Writing in the Philadelphia Enquirer, State Rep. David Levdansky attempts to explain how his gun control bill makes Good Sense. He employs all the right tactics:
First, off, to write an anti-gun piece intended for the General Public, one must list their "gunny cred":
Hunting, guns and the outdoors are in my ancestral blood, just as football runs through the veins of other fathers and sons. As a little kid, I eagerly awaited the day I could hunt and trap with my dad and uncles. I owned guns as soon as I was of legal age and love nothing more than still-hunting and stalking in pursuit of white-tailed deer. Now I share the family tradition of hunting with my two teenage sons.Ok, fine. A bit more verbose than "I'm a gun owner too, but....", however the message is the same.
Next tactic, stir up painful memories and get the emotion flowing:
He goes on to list the high-profile assassinations of that decade, stirring up visions of the Kennedy brothers and Martin Luther King. Guaranteed to get the emotion going.But growing up in the turbulent 1960s also taught me about the damage they can inflict in the wrong hands.

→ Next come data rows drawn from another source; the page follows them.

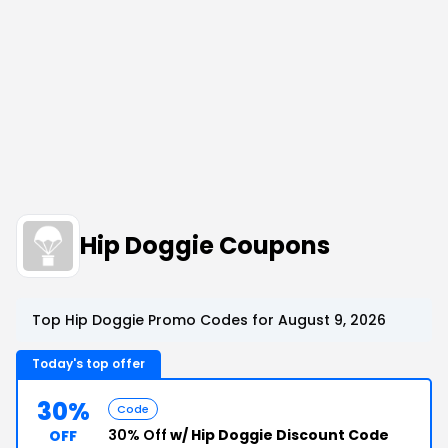
Hip Doggie Coupons
Top Hip Doggie Promo Codes for August 9, 2026
Today's top offer
30%
Code
30% Off
w/ Hip Doggie Discount Code
OFF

He then proceeds to make his case for the mandatory reporting of stolen handguns (third tactic):
The criminal who can't buy a handgun simply approaches someone on the street who has no felony record - maybe a crack addict or a hooker. The criminal gives that person money to buy a handgun for him. Later, if that handgun is recovered during a criminal investigation, the original purchaser simply claims it was stolen. Since no law requires the reporting of stolen handguns, that purchaser can keep selling his guns to shady characters and keep lying about it.This, in a nutshell, it the reason for this bill and others like it proceeding through various State governments. doesn't sound bad, does it? Who wouldn't report a stolen firearm of any kind? Hell, I know I would.
So, the General Public nods its collective head and moves on to something else.
But, there's more to it than what you see here. What they gloss over is the fact that a person only has 72 hours in which to report the theft. Not hard to do if you've been broken in to, had your house ransacked, etc.
But what if that wasn't the case? I was talking this weekend to a co-worker that had his entire gun collection stolen from him when a relative and some of the relatives "friends" spent a weekend over at the house. He didn't know for a couple months, because it wasn't hunting season.
The reporting law would have made him a criminal. Maybe even a felon. See, there's the issue: this law is making criminals out of perfectly law-abiding citizens. That one of the "unintended" consequences of these laws, and that's why pro gun groups are against them.
And what about people who simply sell their guns to another private citizen? How would this law affect them? All they can say is "I sold it to a guy, but it wasn't that guy.". True or not, they would be off the hook until some other politician decides it's a "loophole" and moves to close it.
Just another step towards total gun control.